2. In Vivo Experiments with NOMPC Domain Duplication

To validate the in vitro results, the research team expressed NOMPC variants in the Johnston’s organ (JO) neurons of Drosophila. The Johnston’s organ is the auditory organ of Drosophila, where NOMPC plays a critical role in mechanosensation. By recording the compound action potentials (CAPs) of JO neurons, the team found that the AR+AR-NOMPC variant fully restored the mechanosensitivity of NOMPC-deficient mutants, while the LH+LH-NOMPC variant only partially restored it, indicating that LH domain duplication reduced the mechanosensitivity of NOMPC.

3. Measurement of Gating Spring Stiffness

The team further assessed the impact of NOMPC variants on gating spring stiffness by measuring the mechanical properties of the Drosophila antennal sound receiver. The results showed that AR domain duplication did not significantly alter the stiffness of the gating spring, while LH domain duplication halved the stiffness. This indicates that the LH domain is the primary component of the NOMPC gating spring.

4. Molecular Dynamics Simulations

To reveal the mechanical properties of the LH domain, the research team performed molecular dynamics simulations on a portion of the NOMPC structure, applying both pushing and pulling forces to the AR domain. The results showed that the LH domain exhibited hinge-like motion under force, with much greater deformation than the AR domain. This suggests that the LH domain acts as an elastic hinge in NOMPC mechanosensation, transmitting force to the channel gate.

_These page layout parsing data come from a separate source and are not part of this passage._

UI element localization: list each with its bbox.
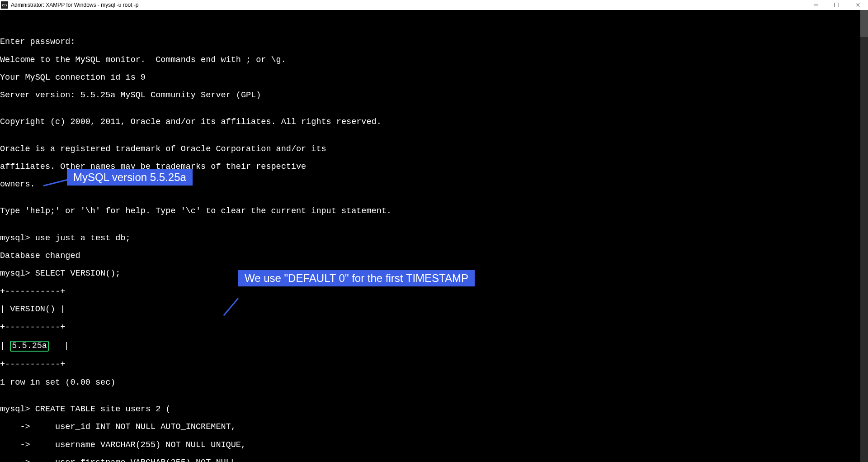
cmd-icon: C:\ xyxy=(1,1,8,9)
terminal-line: mysql> use just_a_test_db; xyxy=(0,234,868,243)
maximize-button[interactable] xyxy=(826,0,847,10)
close-button[interactable] xyxy=(847,0,868,10)
terminal-line: Welcome to the MySQL monitor. Commands e… xyxy=(0,56,868,65)
terminal-line: +-----------+ xyxy=(0,287,868,296)
terminal-line: Oracle is a registered trademark of Orac… xyxy=(0,145,868,154)
terminal-line: Server version: 5.5.25a MySQL Community … xyxy=(0,91,868,100)
vertical-scrollbar[interactable] xyxy=(860,10,868,462)
minimize-button[interactable] xyxy=(806,0,826,10)
terminal-line: -> user_id INT NOT NULL AUTO_INCREMENT, xyxy=(0,423,868,432)
callout-version: MySQL version 5.5.25a xyxy=(67,169,193,186)
terminal-line: Database changed xyxy=(0,252,868,261)
version-pre: | xyxy=(0,341,10,351)
terminal-line: Enter password: xyxy=(0,38,868,47)
terminal-line: -> username VARCHAR(255) NOT NULL UNIQUE… xyxy=(0,441,868,450)
callout-default-zero: We use "DEFAULT 0" for the first TIMESTA… xyxy=(238,270,475,286)
terminal-line: +-----------+ xyxy=(0,323,868,332)
scrollbar-thumb[interactable] xyxy=(860,10,868,37)
terminal-line: -> user_firstname VARCHAR(255) NOT NULL, xyxy=(0,458,868,462)
terminal-line: mysql> CREATE TABLE site_users_2 ( xyxy=(0,405,868,414)
terminal-area[interactable]: Enter password: Welcome to the MySQL mon… xyxy=(0,10,868,462)
terminal-line: Copyright (c) 2000, 2011, Oracle and/or … xyxy=(0,118,868,127)
version-post: | xyxy=(49,341,69,351)
terminal-line: +-----------+ xyxy=(0,360,868,369)
svg-rect-1 xyxy=(835,3,839,7)
terminal-line: | 5.5.25a | xyxy=(0,341,868,352)
terminal-line: Your MySQL connection id is 9 xyxy=(0,73,868,82)
terminal-line: 1 row in set (0.00 sec) xyxy=(0,378,868,387)
window-titlebar: C:\ Administrator: XAMPP for Windows - m… xyxy=(0,0,868,10)
terminal-line: Type 'help;' or '\h' for help. Type '\c'… xyxy=(0,207,868,216)
window-controls xyxy=(806,0,868,10)
window-title: Administrator: XAMPP for Windows - mysql… xyxy=(11,2,139,8)
terminal-line: | VERSION() | xyxy=(0,305,868,314)
version-highlight-box: 5.5.25a xyxy=(10,341,49,352)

5. Crosslinking Experiments

To further validate the function of the LH domain, the research team introduced cysteine pairs into the LH domain and used the crosslinker MTS6 to stabilize its structure. The results showed that after crosslinking, the spontaneous activity and mechanosensitivity of the LH+LH-NOMPC variant were restored to levels similar to those of wild-type NOMPC. This indicates that the elastic hinge structure of the LH domain is crucial for its function.

Key Findings

1. The LH domain is the primary component of the NOMPC gating spring: LH domain duplication significantly reduced the mechanosensitivity and stiffness of the NOMPC gating spring, while AR domain duplication had minimal impact.
2. The LH domain functions as an elastic hinge: Molecular dynamics simulations revealed that the LH domain exhibits hinge-like motion under force, transmitting force to the channel gate.
3. The function of the LH domain can be restored through crosslinking: By stabilizing the structure of the LH domain, the function of the LH+LH-NOMPC variant was restored to levels similar to those of wild-type NOMPC.

Conclusion

This study is the first to reveal the molecular mechanism of the LH domain as the gating spring of the NOMPC ion channel. Through its elastic hinge function, the LH domain efficiently transmits mechanical stimuli to the channel gate, thereby initiating mechanosensation. This discovery not only resolves the long-standing debate over the molecular identity of the gating spring but also provides new insights into the gating mechanisms of other ion channels.

Research Highlights

1. Resolves the molecular identity of the gating spring: Through experiments and simulations, the research team confirmed that the LH domain is the primary component of the NOMPC gating spring.
2. Innovative experimental design: The team systematically validated the function of the LH domain through domain duplication and crosslinking experiments.
3. Broad application value: This discovery is not only applicable to NOMPC channels but may also provide insights for research on the gating mechanisms of other mechanosensitive channels and ion channels.

Additional Valuable Information

The molecular dynamics simulations and crosslinking experiments in this study provide new methodological tools for future ion channel research. Additionally, the detailed functional analysis of the NOMPC channel offers potential targets for developing drugs targeting mechanosensation-related diseases.